━━━━━ The data

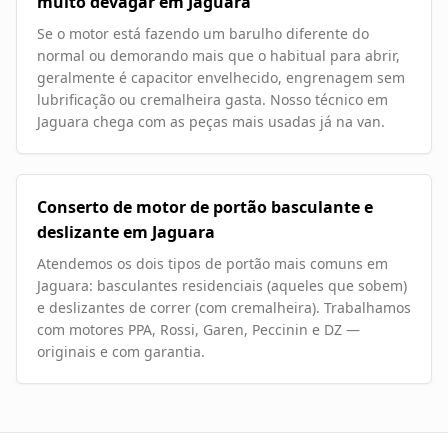
muito devagar em Jaguara
Se o motor está fazendo um barulho diferente do
normal ou demorando mais que o habitual para abrir,
geralmente é capacitor envelhecido, engrenagem sem
lubrificação ou cremalheira gasta. Nosso técnico em
Jaguara chega com as peças mais usadas já na van.
Conserto de motor de portão basculante e
deslizante em Jaguara
Atendemos os dois tipos de portão mais comuns em
Jaguara: basculantes residenciais (aqueles que sobem)
e deslizantes de correr (com cremalheira). Trabalhamos
com motores PPA, Rossi, Garen, Peccinin e DZ —
originais e com garantia.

━━━━━━━━━━

Copy the lines above exactly, beginning at the line containing "deslizante em Jaguara" and stopping at the last line.

deslizante em Jaguara
Atendemos os dois tipos de portão mais comuns em
Jaguara: basculantes residenciais (aqueles que sobem)
e deslizantes de correr (com cremalheira). Trabalhamos
com motores PPA, Rossi, Garen, Peccinin e DZ —
originais e com garantia.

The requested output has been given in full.